Grafana and Prometheus

We recently introduced a new component - or rather set of components - to our infrastructure to improve our ability to monitor the operations of Way to Health. Prometheus and Grafana give us clear visual metrics for how things are working under the hood.

Background

Before I dive into the details of these new tools, it’s worth giving a summary of some things it’s built upon.

beanstalkd and queues

Business logic in w2h runs in one of four contexts - synchronously in a web request, as a scheduled task, as a daemon, or via a queue.
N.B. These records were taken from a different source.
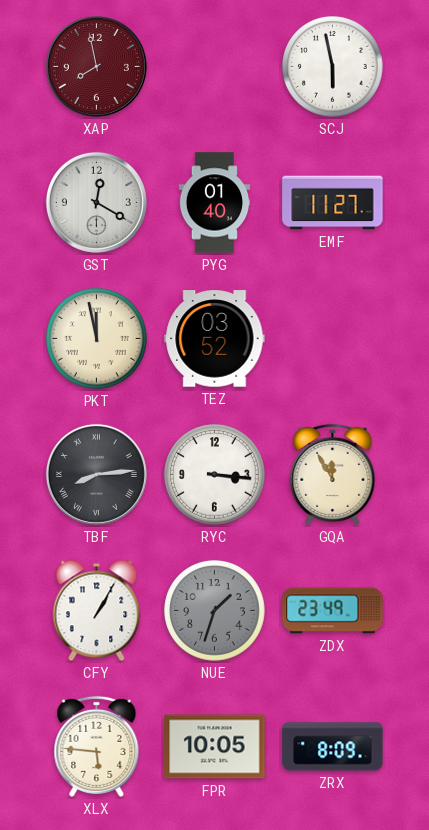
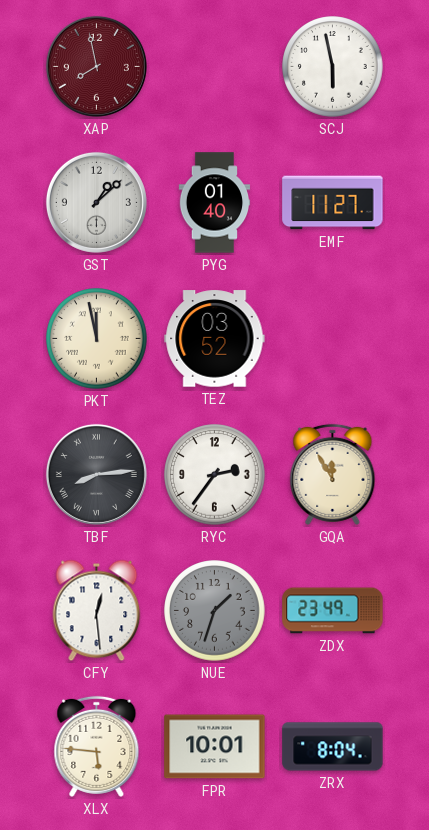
GST: 12:20 -> 1:08
RYC: 3:16 -> 2:36
CFY: 1:05 -> 12:29
FPR: 10:05 -> 10:01
ZRX: 8:09 -> 8:04
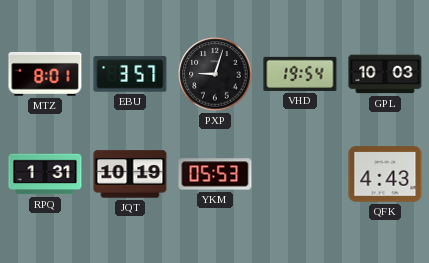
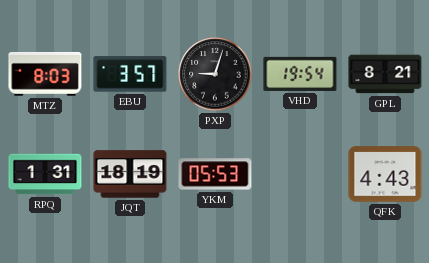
MTZ: 8:01 -> 8:03
GPL: 10:03 -> 8:21
JQT: 10:19 -> 18:19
As a quick example of each:

Web request: When someone saves an event configuration, the server immediately validates the configuration, returning an error to the user if it’s not valid.
Scheduled: Every hour we run a task to send program staff a daily digest with escalations/incidents from the past day. (Most staff have these set to go at 8am, but not everyone is in the same timezone.)
Daemon: Every 30 seconds we run a database query to find active SMS conversations which are ready to be closed/expired. This could in theory be done as a scheduled task running every minute, but running it as its own daemon just makes more sense and is simpler operationally.
Via a queue: When staff request a report, it pushes an exportDataJob onto a queue, which will get processed in a first-in-first-out fashion by a queue worker.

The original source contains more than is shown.